Parmi ces contributions, un premier ensemble se concentre sur la « diplomatie de l’aide » et sa signification. Quelle est la portée exacte d’une politique plus complexe qu’elle n’apparaît de prime abord, ayant considérablement évolué au cours des années dans le jeu de l’économique, du diplomatique et des instruments d’appui au développement ? En se rapprochant de l’Afrique, le Japon n’a-t-il fait que se plier à des injonctions extérieures de plus en plus pressantes ou bien a-t-il recherché au contraire, de son propre chef, ce moyen de consolider en sa faveur un rang de puissance moyenne dans le monde ? Comment l’engagement économique a-t-il fait place progressivement, et du fait même de la récession japonaise des années 1990, à une attitude plus politique ? Quelle est l’ambition japonaise dans le cadre d’une coopération Asie-Afrique qui se caractérise notamment, de la part de Tokyo, par le choix délibéré de coopérations tripartites impliquant un pays tiers asiatique? Telles sont les questions auxquelles tente de répondre cette première partie.
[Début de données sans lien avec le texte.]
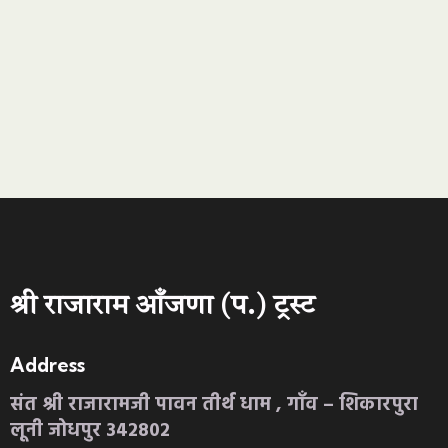
श्री राजाराम आँजणा (प.) ट्रस्ट
Address
संत श्री राजारामजी पावन तीर्थ धाम , गाँव – शिकारपुरा
लूनी जोधपुर 342802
L’attention se concentre ensuite sur la dernière étape des relations Japon-Afrique, celle de la TICAD et ses suites : examen critique de la portée effective de cette Conférence sur le développement des pays subsahariens puis analyse du cas spécifique de l’Afrique du Sud, bénéficiaire principal de la relance des relations nippo-africaines mais aussi partenaire quelque peu déçu par le niveau d’engagement effectif des investisseurs japonais à son égard. L’accent mis en finale sur les relations économiques entre le Japon et l’ensemble du continent africain, façade méditerranéenne incluse, souligne enfin les enjeux de l’avenir immédiat : le mouvement récent de l’Asie vers l’Afrique dans un nouveau schéma de commerce international semble sur le point de clore, une fois de plus, un cycle relationnel antérieur et spécifique, celui qui mettait en priorité l’accent sur une véritable diplomatie de l’aide au développement et qui a été examiné en détail sur l’ensemble du dossier thématique.
En sus du dossier consacré aux relations Japon/Afrique, ce numéro comporte encore un article consacré à un thème d’actualité africaine se rattachant à l’examen des questions de sécurité, primordiales aujourd’hui. Il s’agit d’une analyse critique, effectuée à Addis-Abeba même, du nouveau Conseil de paix et de sécurité de l’Union africaine, officiellement lancé en mai dernier et conçu comme devant avoir une fonction centrale dans la prise en main des problèmes sécuritaires de l’Afrique par les Africains eux-mêmes.
François Gaulme
Ce dossier Japon-Afrique a été coordonné par François Gaulme avec l’appui de Chris Alden et Minoru Ogasawara, auxquels est exprimé ici une reconnaissance particulière.